→ DATASET ENTRIES
══════

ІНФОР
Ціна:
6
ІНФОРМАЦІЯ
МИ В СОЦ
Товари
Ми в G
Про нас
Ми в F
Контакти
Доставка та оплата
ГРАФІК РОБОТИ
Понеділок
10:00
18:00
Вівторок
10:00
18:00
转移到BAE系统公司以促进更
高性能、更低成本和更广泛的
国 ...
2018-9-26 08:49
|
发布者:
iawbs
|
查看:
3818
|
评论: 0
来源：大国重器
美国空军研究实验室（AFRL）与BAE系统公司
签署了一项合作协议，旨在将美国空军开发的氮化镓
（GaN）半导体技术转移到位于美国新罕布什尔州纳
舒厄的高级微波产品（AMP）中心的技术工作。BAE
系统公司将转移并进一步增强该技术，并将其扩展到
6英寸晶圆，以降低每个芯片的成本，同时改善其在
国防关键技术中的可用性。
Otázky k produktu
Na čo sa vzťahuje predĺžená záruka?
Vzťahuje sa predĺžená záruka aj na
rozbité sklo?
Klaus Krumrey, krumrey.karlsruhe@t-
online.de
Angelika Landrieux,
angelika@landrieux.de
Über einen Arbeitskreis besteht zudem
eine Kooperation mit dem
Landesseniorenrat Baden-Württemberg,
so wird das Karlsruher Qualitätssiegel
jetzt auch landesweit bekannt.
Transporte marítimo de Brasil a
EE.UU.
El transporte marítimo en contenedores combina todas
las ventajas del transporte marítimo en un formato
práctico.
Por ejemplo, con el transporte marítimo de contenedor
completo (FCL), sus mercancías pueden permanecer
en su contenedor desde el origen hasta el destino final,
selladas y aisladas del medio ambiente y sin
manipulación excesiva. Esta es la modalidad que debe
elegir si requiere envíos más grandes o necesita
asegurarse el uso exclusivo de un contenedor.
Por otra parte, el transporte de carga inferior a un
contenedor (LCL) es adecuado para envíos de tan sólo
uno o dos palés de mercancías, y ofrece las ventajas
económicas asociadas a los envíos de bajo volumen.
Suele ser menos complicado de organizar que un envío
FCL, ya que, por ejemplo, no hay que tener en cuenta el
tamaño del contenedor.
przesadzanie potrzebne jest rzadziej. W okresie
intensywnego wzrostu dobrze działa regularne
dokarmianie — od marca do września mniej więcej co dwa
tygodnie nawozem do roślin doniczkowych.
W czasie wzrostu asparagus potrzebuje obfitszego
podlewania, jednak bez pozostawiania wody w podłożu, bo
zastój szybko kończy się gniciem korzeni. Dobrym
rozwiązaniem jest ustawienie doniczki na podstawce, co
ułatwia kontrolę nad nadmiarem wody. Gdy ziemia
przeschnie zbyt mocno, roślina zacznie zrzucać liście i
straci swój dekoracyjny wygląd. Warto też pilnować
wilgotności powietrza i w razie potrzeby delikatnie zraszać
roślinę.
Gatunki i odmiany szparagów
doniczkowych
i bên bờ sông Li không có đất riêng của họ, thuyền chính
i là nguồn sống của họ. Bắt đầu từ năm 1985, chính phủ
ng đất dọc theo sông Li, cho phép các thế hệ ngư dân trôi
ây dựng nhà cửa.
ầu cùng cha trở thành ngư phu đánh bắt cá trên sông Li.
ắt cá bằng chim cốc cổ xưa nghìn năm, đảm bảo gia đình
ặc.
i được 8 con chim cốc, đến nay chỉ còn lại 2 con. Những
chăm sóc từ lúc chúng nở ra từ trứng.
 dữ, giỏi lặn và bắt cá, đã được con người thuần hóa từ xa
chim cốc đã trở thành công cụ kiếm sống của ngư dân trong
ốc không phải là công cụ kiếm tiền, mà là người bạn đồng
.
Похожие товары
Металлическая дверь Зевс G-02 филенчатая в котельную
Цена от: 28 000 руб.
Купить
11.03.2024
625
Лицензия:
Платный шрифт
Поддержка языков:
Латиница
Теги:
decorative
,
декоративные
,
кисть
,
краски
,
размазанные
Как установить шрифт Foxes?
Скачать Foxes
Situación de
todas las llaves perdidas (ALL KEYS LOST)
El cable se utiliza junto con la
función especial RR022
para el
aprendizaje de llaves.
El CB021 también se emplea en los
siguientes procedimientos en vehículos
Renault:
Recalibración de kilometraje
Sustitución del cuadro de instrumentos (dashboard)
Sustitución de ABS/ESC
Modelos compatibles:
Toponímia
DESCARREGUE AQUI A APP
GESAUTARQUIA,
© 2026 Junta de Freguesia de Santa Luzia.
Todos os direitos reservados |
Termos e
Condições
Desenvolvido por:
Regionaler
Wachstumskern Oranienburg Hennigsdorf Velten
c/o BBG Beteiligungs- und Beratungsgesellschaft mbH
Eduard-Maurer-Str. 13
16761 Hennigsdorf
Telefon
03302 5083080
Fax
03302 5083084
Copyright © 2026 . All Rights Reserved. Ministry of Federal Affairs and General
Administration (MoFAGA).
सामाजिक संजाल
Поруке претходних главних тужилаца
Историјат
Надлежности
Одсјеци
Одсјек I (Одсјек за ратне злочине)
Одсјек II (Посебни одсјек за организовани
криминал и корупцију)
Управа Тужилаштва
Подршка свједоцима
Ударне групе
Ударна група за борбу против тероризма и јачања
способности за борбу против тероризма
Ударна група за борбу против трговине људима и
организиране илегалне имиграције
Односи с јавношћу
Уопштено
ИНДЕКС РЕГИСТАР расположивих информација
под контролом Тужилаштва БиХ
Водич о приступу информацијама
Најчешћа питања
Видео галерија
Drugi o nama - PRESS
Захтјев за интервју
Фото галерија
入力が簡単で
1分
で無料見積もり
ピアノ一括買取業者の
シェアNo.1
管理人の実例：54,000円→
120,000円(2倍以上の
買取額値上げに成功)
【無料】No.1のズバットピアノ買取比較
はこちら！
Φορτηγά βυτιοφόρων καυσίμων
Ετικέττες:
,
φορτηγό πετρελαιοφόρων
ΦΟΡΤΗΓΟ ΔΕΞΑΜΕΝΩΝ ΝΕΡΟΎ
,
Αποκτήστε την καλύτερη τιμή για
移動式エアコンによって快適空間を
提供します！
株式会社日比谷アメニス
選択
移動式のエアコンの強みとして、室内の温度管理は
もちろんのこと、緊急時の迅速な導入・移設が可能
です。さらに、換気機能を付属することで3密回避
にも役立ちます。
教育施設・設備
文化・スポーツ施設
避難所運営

══════

→ REQUIRED ACTION
Give the number of lines in the records that contain the word "không", and write nothing else.

→ ANSWER AREA
2